Collection entries
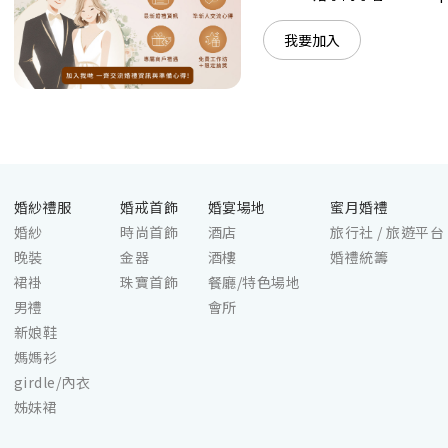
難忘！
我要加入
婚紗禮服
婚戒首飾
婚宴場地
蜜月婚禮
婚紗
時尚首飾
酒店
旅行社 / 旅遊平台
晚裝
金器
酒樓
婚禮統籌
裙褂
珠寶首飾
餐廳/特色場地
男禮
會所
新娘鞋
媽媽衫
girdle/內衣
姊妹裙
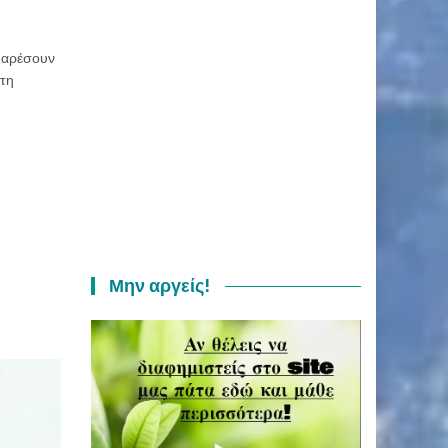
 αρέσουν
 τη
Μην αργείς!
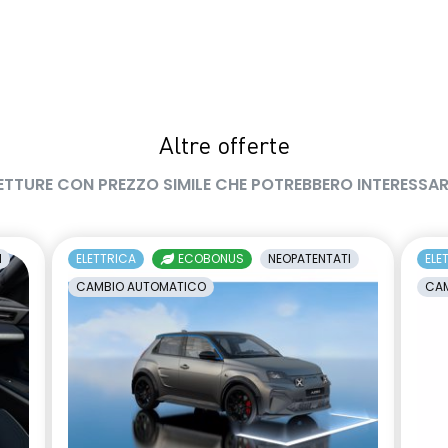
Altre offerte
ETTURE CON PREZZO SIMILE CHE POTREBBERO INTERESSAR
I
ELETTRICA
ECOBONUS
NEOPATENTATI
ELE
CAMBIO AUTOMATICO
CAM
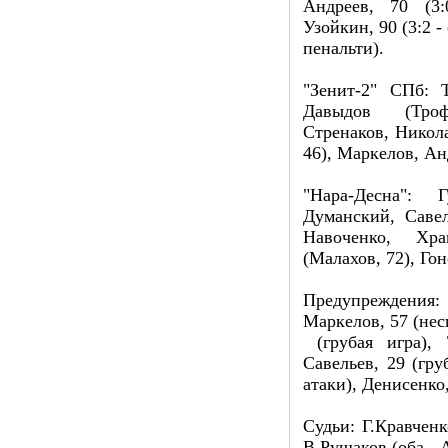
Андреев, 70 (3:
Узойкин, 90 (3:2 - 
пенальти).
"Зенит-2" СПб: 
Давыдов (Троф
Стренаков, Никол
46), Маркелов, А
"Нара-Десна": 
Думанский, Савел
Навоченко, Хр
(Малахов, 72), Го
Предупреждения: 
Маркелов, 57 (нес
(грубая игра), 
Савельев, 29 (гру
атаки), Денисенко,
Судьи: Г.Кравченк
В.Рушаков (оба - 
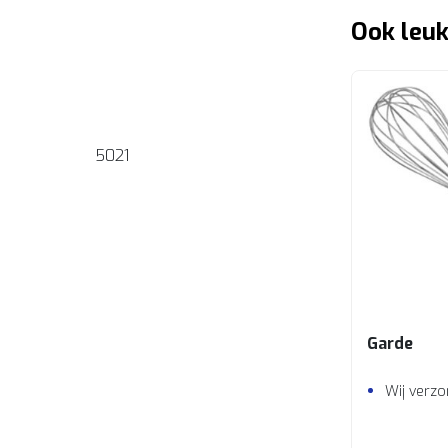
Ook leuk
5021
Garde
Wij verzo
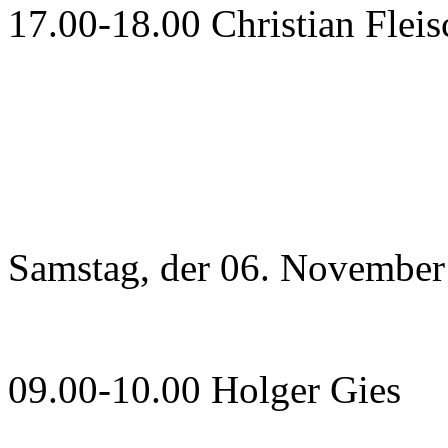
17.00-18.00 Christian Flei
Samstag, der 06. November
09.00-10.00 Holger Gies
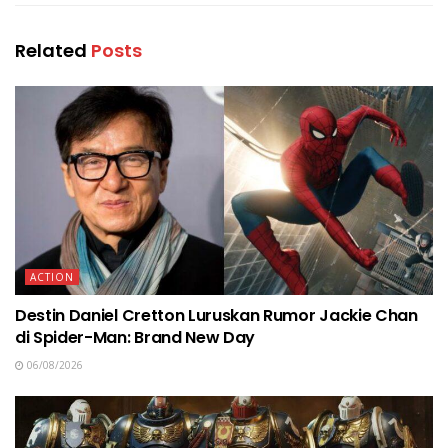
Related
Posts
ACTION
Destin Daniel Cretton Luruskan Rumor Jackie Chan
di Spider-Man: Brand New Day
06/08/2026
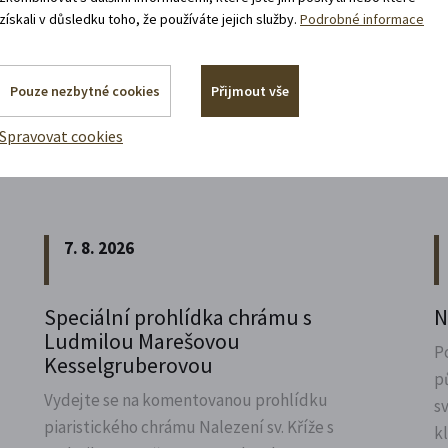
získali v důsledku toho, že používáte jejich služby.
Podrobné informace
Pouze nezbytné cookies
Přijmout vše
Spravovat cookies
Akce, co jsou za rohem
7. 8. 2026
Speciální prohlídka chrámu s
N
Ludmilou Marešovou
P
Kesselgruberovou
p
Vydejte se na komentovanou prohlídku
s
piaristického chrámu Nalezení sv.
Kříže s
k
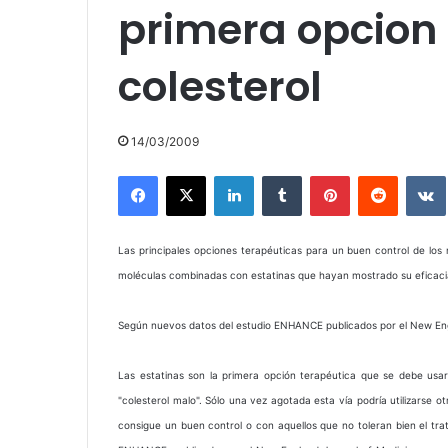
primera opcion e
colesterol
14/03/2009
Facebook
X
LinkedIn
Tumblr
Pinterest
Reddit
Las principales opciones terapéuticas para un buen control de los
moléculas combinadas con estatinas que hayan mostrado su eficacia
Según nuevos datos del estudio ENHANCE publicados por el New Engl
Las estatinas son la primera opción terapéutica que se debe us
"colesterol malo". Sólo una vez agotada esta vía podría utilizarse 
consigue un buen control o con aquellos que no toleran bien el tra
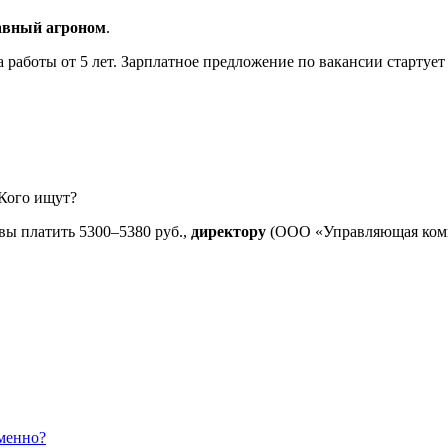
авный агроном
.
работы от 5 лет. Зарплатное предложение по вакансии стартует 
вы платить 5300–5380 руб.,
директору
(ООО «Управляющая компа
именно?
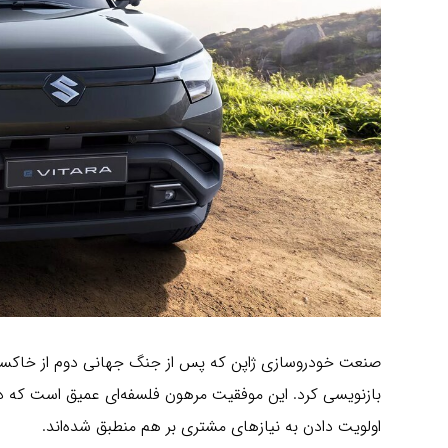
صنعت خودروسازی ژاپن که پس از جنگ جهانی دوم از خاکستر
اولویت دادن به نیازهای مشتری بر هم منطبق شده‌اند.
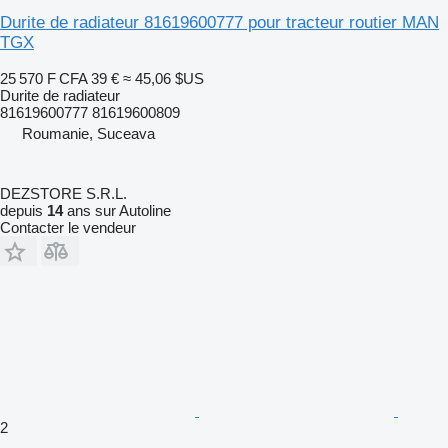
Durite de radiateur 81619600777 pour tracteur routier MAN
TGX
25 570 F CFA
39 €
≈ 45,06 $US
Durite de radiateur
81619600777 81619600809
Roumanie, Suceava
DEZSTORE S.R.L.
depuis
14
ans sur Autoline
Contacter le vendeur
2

> Work to be completed:
Give a single number: the count of lines above that include the word "Durite".

> The completed task:
2